How to complete this task:
The expected result is an exact restatement of the data, free of pictures.

Material supplied:

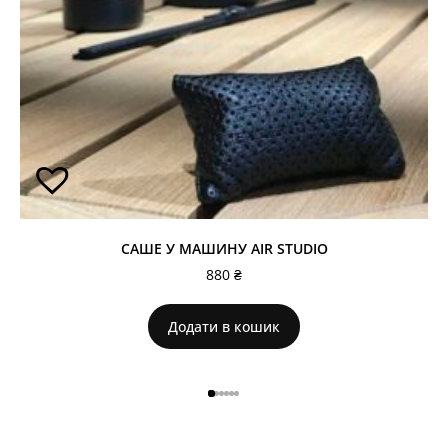
САШЕ У МАШИНУ AIR STUDIO
880
₴
Додати в кошик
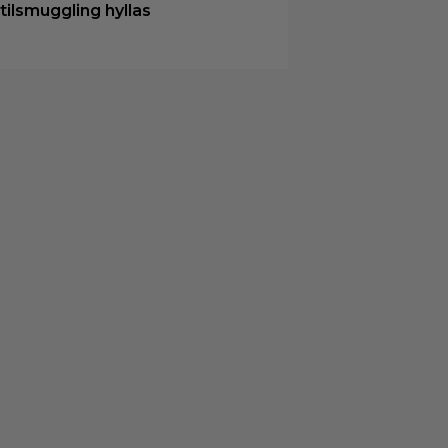
tilsmuggling hyllas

Result for this exercise:
САШЕ У МАШИНУ AIR STUDIO
880
₴
Додати в кошик
tilsmuggling hyllas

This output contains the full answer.